Document understanding data:
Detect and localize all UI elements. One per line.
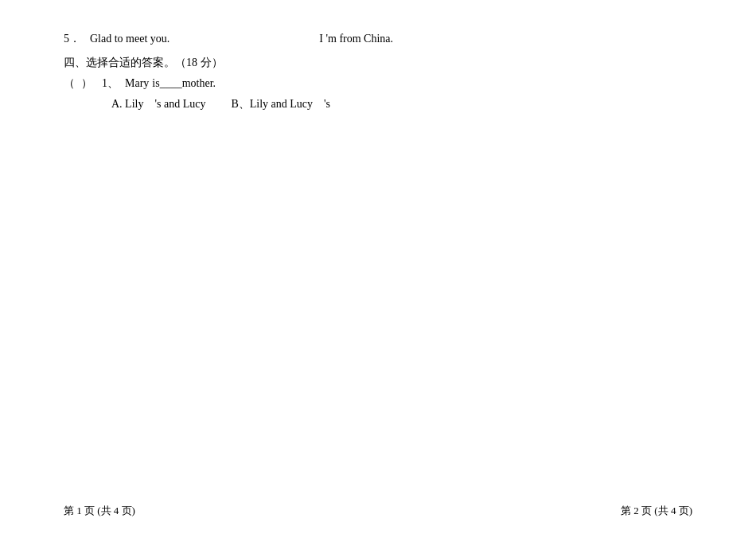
page-right: 第 2 页 (共 4 页): [621, 504, 692, 518]
options-line: A. Lily 's and Lucy B、Lily and Lucy 's: [111, 97, 692, 111]
item-5-row: 5． Glad to meet you. I 'm from China.: [64, 32, 692, 46]
section-four-label: 四、选择合适的答案。（18 分）: [64, 56, 692, 70]
q1-text: is____mother.: [152, 77, 216, 90]
option-b: B、Lily and Lucy 's: [231, 97, 330, 111]
question-1-row: （ ） 1、 Mary is____mother.: [64, 76, 692, 91]
item-5-text: Glad to meet you.: [90, 33, 170, 45]
bracket-left: （: [64, 76, 75, 91]
page-container: 5． Glad to meet you. I 'm from China. 四、…: [0, 0, 756, 534]
page-footer: 第 1 页 (共 4 页) 第 2 页 (共 4 页): [0, 504, 756, 518]
q1-number: 1、: [102, 76, 119, 91]
page-left: 第 1 页 (共 4 页): [64, 504, 135, 518]
option-a: A. Lily 's and Lucy: [111, 97, 205, 111]
bracket-right: ）: [81, 76, 92, 91]
q1-name: Mary: [125, 77, 149, 90]
content-area: 5． Glad to meet you. I 'm from China. 四、…: [0, 0, 756, 111]
item-5-number: 5．: [64, 32, 80, 46]
item-5-right-text: I 'm from China.: [319, 33, 393, 45]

**WHAT THE TASK ASKS**
Find each line in the records holding the string "Glad" and show it.

**ANSWER TO THIS TASK**
item-5-row: 5． Glad to meet you. I 'm from China.: [64, 32, 692, 46]
item-5-text: Glad to meet you.: [90, 33, 170, 45]
page-container: 5． Glad to meet you. I 'm from China. 四、…: [0, 0, 756, 534]
content-area: 5． Glad to meet you. I 'm from China. 四、…: [0, 0, 756, 111]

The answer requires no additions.